◆ What is expected ◆
Exactly reproduce the line containing "of democratic minimalism" together with every line after it, through the end of the entries, and give nothing more.

◆ Entries provided ◆
=-=-=

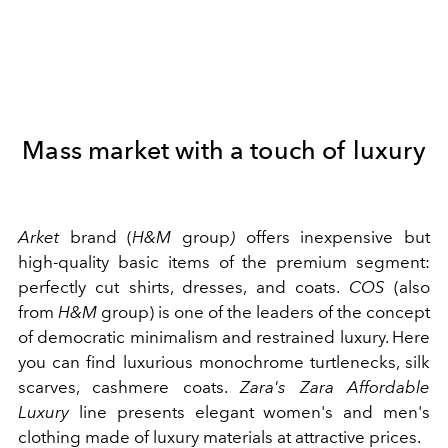
Mass market with a touch of luxury
Arket
brand (
H&M
group
)
offers inexpensive but
high-quality basic items of the premium segment:
perfectly cut shirts, dresses, and coats.
COS
(also
from
H&M
group) is one of the leaders of the concept
of democratic minimalism and restrained luxury. Here
you can find luxurious monochrome turtlenecks, silk
scarves, cashmere coats.
Zara's
Zara Affordable
Luxury
line presents elegant women's and men's
clothing made of luxury materials at attractive prices.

=-=-=

◆ Response area ◆
of democratic minimalism and restrained luxury. Here
you can find luxurious monochrome turtlenecks, silk
scarves, cashmere coats.
Zara's
Zara Affordable
Luxury
line presents elegant women's and men's
clothing made of luxury materials at attractive prices.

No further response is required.